United States District Court, S.D. Indiana, Indianapolis Division
April 28, 2014
OVERTON & SONS TOOL & DIE CO., INC., Plaintiff,
PRECISION TOOL, DIE & MACHINE CO., INC., doing business as NTH WORKS, Defendant.
ENTRY ON MOTION TO DISMISS, TRANSFER, OR STAY
TANYA WALTON PRATT, District Judge.
This matter comes before the Court on Precision Tool, Die & Machine Co., Inc.'s ("Precision") Motion to Dismiss, or in the Alternative, Motion to Transfer, or in the Alternative, Motion to Stay (Dkt. 7). Overton & Sons Tool & Die Co., Inc. ("Overton") brought suit against Precision, alleging that Precision breached two separate agreements between the parties. For the reasons set forth below, Precision's Motion is DENIED.

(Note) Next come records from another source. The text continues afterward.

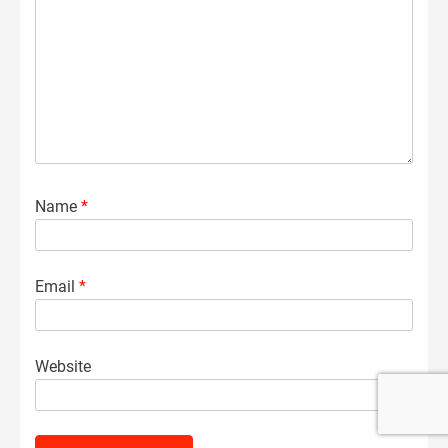
Name
*
Email
*
Website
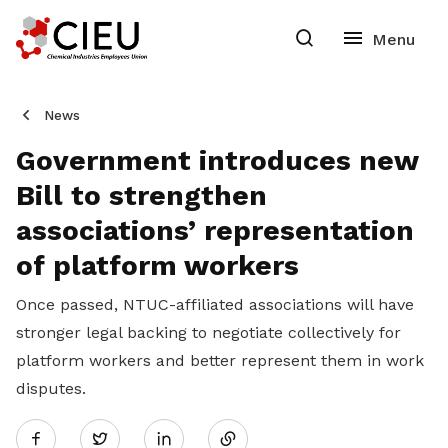
News
Government introduces new
Bill to strengthen
associations’ representation
of platform workers
Once passed, NTUC-affiliated associations will have
stronger legal backing to negotiate collectively for
platform workers and better represent them in work
disputes.
Share
Twitter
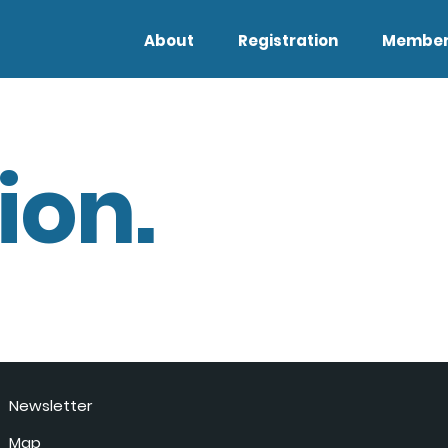
About
Registration
Member
ion.
Newsletter
Map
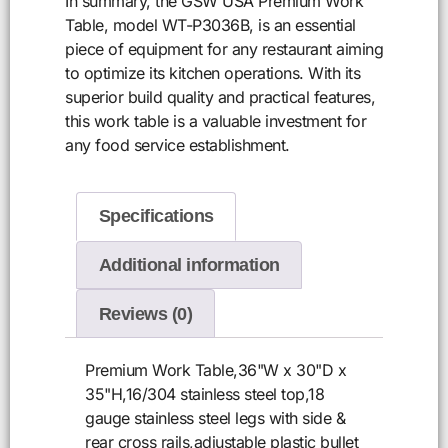
In summary, the GSW USA Premium Work
Table, model WT-P3036B, is an essential
piece of equipment for any restaurant aiming
to optimize its kitchen operations. With its
superior build quality and practical features,
this work table is a valuable investment for
any food service establishment.
Specifications
Additional information
Reviews (0)
Premium Work Table,36"W x 30"D x
35"H,16/304 stainless steel top,18
gauge stainless steel legs with side &
rear cross rails,adjustable plastic bullet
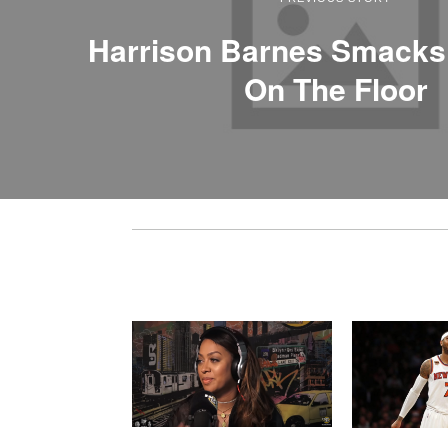
Harrison Barnes Smacks
On The Floor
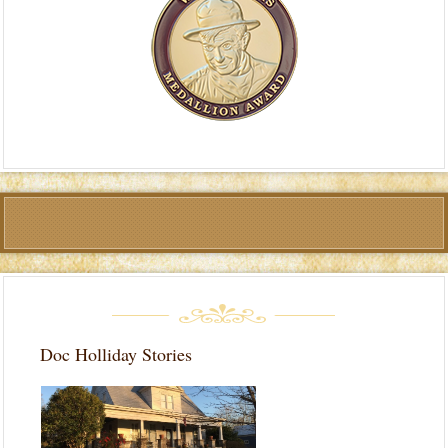
Doc Holliday Stories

For the purposes of a motion to dismiss, the Court must accept the complaint's well-pleaded allegations as true and draw all favorable inferences for the plaintiff. Killingsworth v. HSBC Bank Nevada, N.A., 507 F.3d 614, 618 (7th Cir. 2007). In January 2013, Precision solicited quotes for an order of dies to be used in the construction of cable abutments. After multiple communications and a series of evolving quotes, Precision accepted Overton's final quote in February 2013. Overton acknowledged Precision's purchase order in an email Order Acknowledgement. At that time, Overton promised delivery by April 30, 2013. From February to mid-March, Precision made additional changes to the project specifications.

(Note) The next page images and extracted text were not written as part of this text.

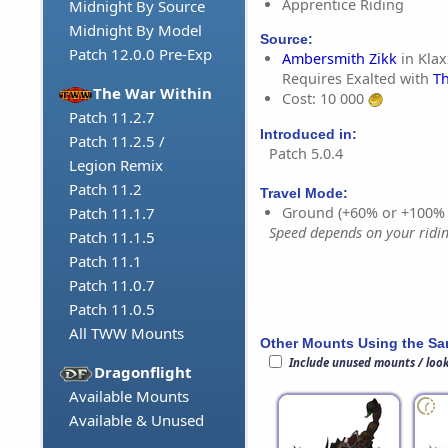
Apprentice Riding
Midnight By Source
Midnight By Model
Source:
Patch 12.0.0 Pre-Exp
Ambersmith Zikk
in Klax
Requires Exalted with
Th
The War Within
Cost: 10 000
Patch 11.2.7
Introduced in:
Patch 11.2.5 /
Patch 5.0.4
Legion Remix
Patch 11.2
Travel Mode:
Ground (+60% or +100%
Patch 11.1.7
Speed depends on your riding
Patch 11.1.5
Patch 11.1
Patch 11.0.7
Patch 11.0.5
All TWW Mounts
Other Mounts Using the S
Include unused mounts / loo
Dragonflight
Available Mounts
Available & Unused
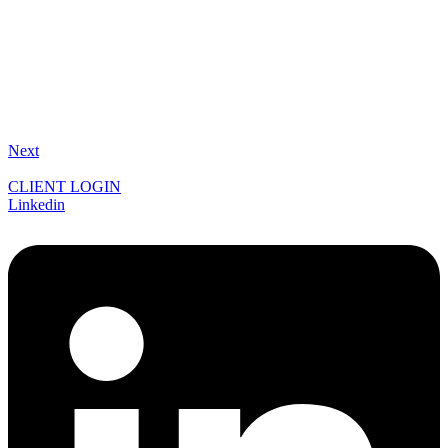
Next
CLIENT LOGIN
Linkedin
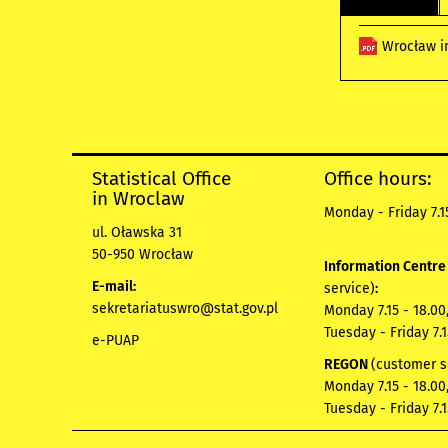
Wrocław i
Statistical Office
Office hours:
in Wroclaw
Monday - Friday 7.15
ul. Oławska 31
50-950 Wrocław
Information Centr
E-mail:
service)
:
sekretariatuswro@stat.gov.pl
Monday 7.15 - 18.00
Tuesday - Friday 7.1
e-PUAP
REGON
(customer s
Monday 7.15 - 18.00
Tuesday - Friday 7.1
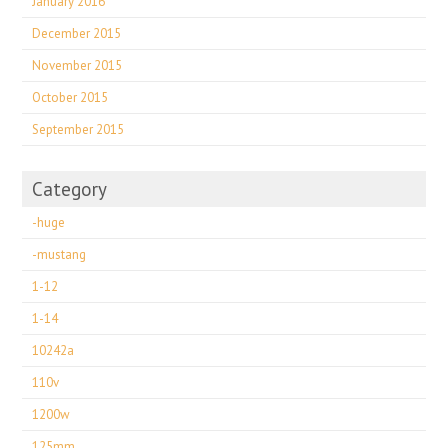
January 2016
December 2015
November 2015
October 2015
September 2015
Category
-huge
-mustang
1-12
1-14
10242a
110v
1200w
125mm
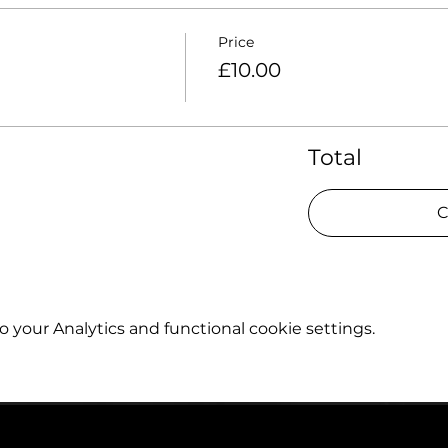
Price
£10.00
Total
C
your Analytics and functional cookie settings.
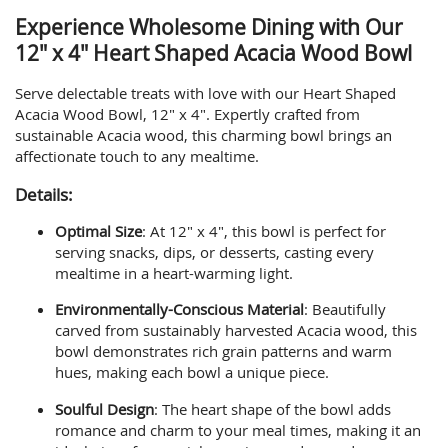
Experience Wholesome Dining with Our
12" x 4" Heart Shaped Acacia Wood Bowl
Serve delectable treats with love with our Heart Shaped
Acacia Wood Bowl, 12" x 4". Expertly crafted from
sustainable Acacia wood, this charming bowl brings an
affectionate touch to any mealtime.
Details:
Optimal Size
: At 12" x 4", this bowl is perfect for
serving snacks, dips, or desserts, casting every
mealtime in a heart-warming light.
Environmentally-Conscious Material
: Beautifully
carved from sustainably harvested Acacia wood, this
bowl demonstrates rich grain patterns and warm
hues, making each bowl a unique piece.
Soulful Design
: The heart shape of the bowl adds
romance and charm to your meal times, making it an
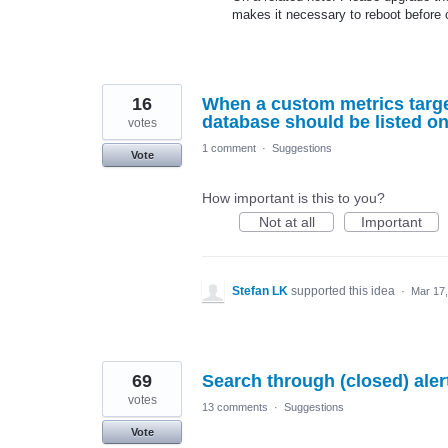
makes it necessary to reboot before 
16
When a custom metrics targe
database should be listed on
votes
1 comment
·
Suggestions
Vote
How important is this to you?
Not at all
Important
Stefan LK
supported this idea
·
Mar 17
69
Search through (closed) alert
votes
13 comments
·
Suggestions
Vote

Each quote provided by Overton (and the Order Acknowledgment) stated that Overton had the right to "adjust price and delivery if any changes or additions to the project specifications" were requested by Precision. On March 11, 2013, Overton informed Precision that it would be impossible to meet the original deadline of April 30th due to Precision's changes. Shortly thereafter, Precision informed Overton that it was terminating the contract. As of the date of the purported termination, Precision had paid Overton $17, 490.90 of the original contract price. After the termination of the first agreement, Precision entered into a second agreement with Overton, agreeing to pay Overton $10, 000.00 for design drawings. However, despite delivering the requested drawings, Overton has not been paid under the terms of this subsequent agreement.

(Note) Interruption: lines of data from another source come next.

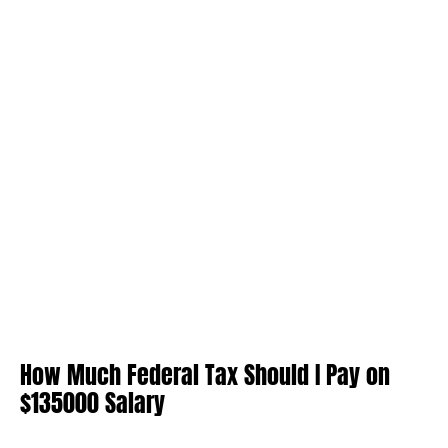
How Much Federal Tax Should I Pay on
$135000 Salary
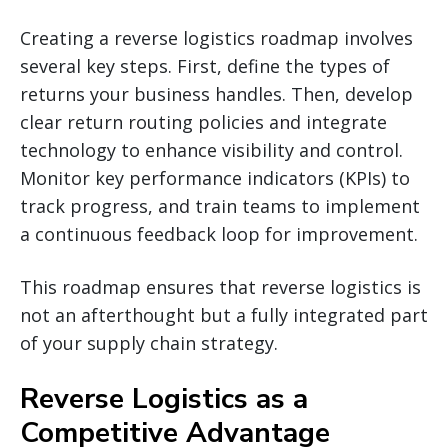
Creating a reverse logistics roadmap involves
several key steps. First, define the types of
returns your business handles. Then, develop
clear return routing policies and integrate
technology to enhance visibility and control.
Monitor key performance indicators (KPIs) to
track progress, and train teams to implement
a continuous feedback loop for improvement.
This roadmap ensures that reverse logistics is
not an afterthought but a fully integrated part
of your supply chain strategy.
Reverse Logistics as a
Competitive Advantage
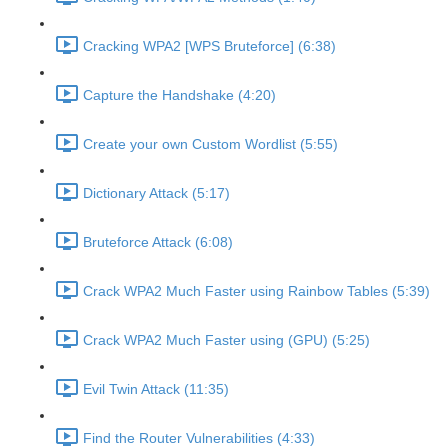
Cracking WPA2 [WPS Bruteforce] (6:38)
Capture the Handshake (4:20)
Create your own Custom Wordlist (5:55)
Dictionary Attack (5:17)
Bruteforce Attack (6:08)
Crack WPA2 Much Faster using Rainbow Tables (5:39)
Crack WPA2 Much Faster using (GPU) (5:25)
Evil Twin Attack (11:35)
Find the Router Vulnerabilities (4:33)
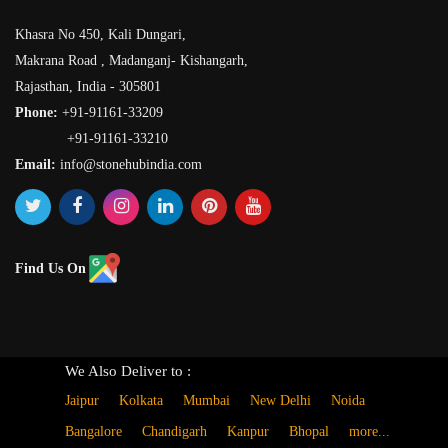
Khasra No 450, Kali Dungari,
Makrana Road , Madanganj- Kishangarh,
Rajasthan, India - 305801
Phone:
+91-91161-33209
+91-91161-33210
Email:
info@stonehubindia.com
Find Us On
We Also Deliver to :
Jaipur
Kolkata
Mumbai
New Delhi
Noida
Bangalore
Chandigarh
Kanpur
Bhopal
more...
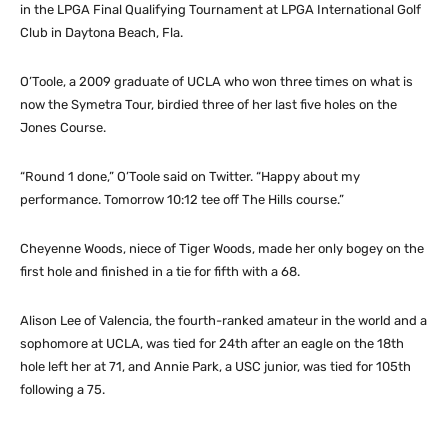
in the LPGA Final Qualifying Tournament at LPGA International Golf
Club in Daytona Beach, Fla.
O’Toole, a 2009 graduate of UCLA who won three times on what is
now the Symetra Tour, birdied three of her last five holes on the
Jones Course.
“Round 1 done,” O’Toole said on Twitter. “Happy about my
performance. Tomorrow 10:12 tee off The Hills course.”
Cheyenne Woods, niece of Tiger Woods, made her only bogey on the
first hole and finished in a tie for fifth with a 68.
Alison Lee of Valencia, the fourth-ranked amateur in the world and a
sophomore at UCLA, was tied for 24th after an eagle on the 18th
hole left her at 71, and Annie Park, a USC junior, was tied for 105th
following a 75.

On August 16, 2013, Overton filed a complaint in this Court, requesting $167, 418.00 in damages arising from Precision's alleged breach of the two agreements. This amount included the balance of the full contract price, which Overton characterizes as "lost revenues and profits" under the original contract terms, and $10, 000.00 for the drawings delivered to Precision. On September 4, 2013, Precision filed their lawsuit in the Western District of Kentucky. Two days later, Precision filed the instant Motion to Dismiss, or in the Alternative, Motion to Transfer, or in the Alternative, Motion to Stay. Additional facts will be addressed below as necessary.
II. LEGAL STANDARD
A motion to dismiss under Rule 12(b)(1) challenges the court's subject matter jurisdiction. Fed.R.Civ.P. 12(b)(1). The burden of proof is on the party asserting jurisdiction. Sapperstein v. Hager, 188 F.3d 852, 855 (7th Cir. 1999). In determining whether subject matter jurisdiction exists, the court must accept all well-pleaded facts alleged in the complaint and draw all reasonable inferences from those facts in the plaintiff's favor. Id. A court ruling on a motion to dismiss under Rule 12(b)(1) also "may properly look beyond the jurisdictional allegations of the complaint and view whatever evidence has been submitted on the issue to determine whether in fact subject matter jurisdiction exists." Capitol Leasing Co. v. F.D.I.C., 999 F.2d 188, 191 (7th Cir. 1993). Because "[j]urisdiction is the power to declare law, '" a district court may not proceed in its absence. Hay v. Ind. State Bd. of Tax Com'rs, 312 F.3d 876, 879 (7th Cir. 2002) (citing Ruhrgas v. Marathon Oil Co., 526 U.S. 574, 577 (1999)).
A. Motion to Dismiss
This motion to dismiss under Rule 12(b)(1) challenges whether the amount in controversy meets the requirement of 28 U.S.C. § 1332(a). Under 28 U.S.C. § 1332, district courts maintain original jurisdiction of all civil actions where the matter in controversy exceeds the sum or value of $75, 000.00, exclusive of interest and costs, and is between citizens of different states. 28 U.S.C. § 1332(a)(1). However, in order for this Court to exercise jurisdiction over diverse parties, the plaintiff must plead sufficient facts to satisfy the amount in controversy component. To survive a motion to dismiss for lack of subject matter jurisdiction, a plaintiff need only show the existence of facts that could, consistent with the complaint's allegations, establish jurisdiction. Apex Digital, Inc. v. Sears, Roebuck & Co., 572 F.3d 440, 443 (7th Cir. 2009) (citing Lujan v. Defenders of Wildlife, 504 U.S. 555, 561 (1992); Lac Du Flambeau Band of Lake Superior Chippewa Indians v. Norton, 422 F.3d 490, 495 (7th Cir. 2005)).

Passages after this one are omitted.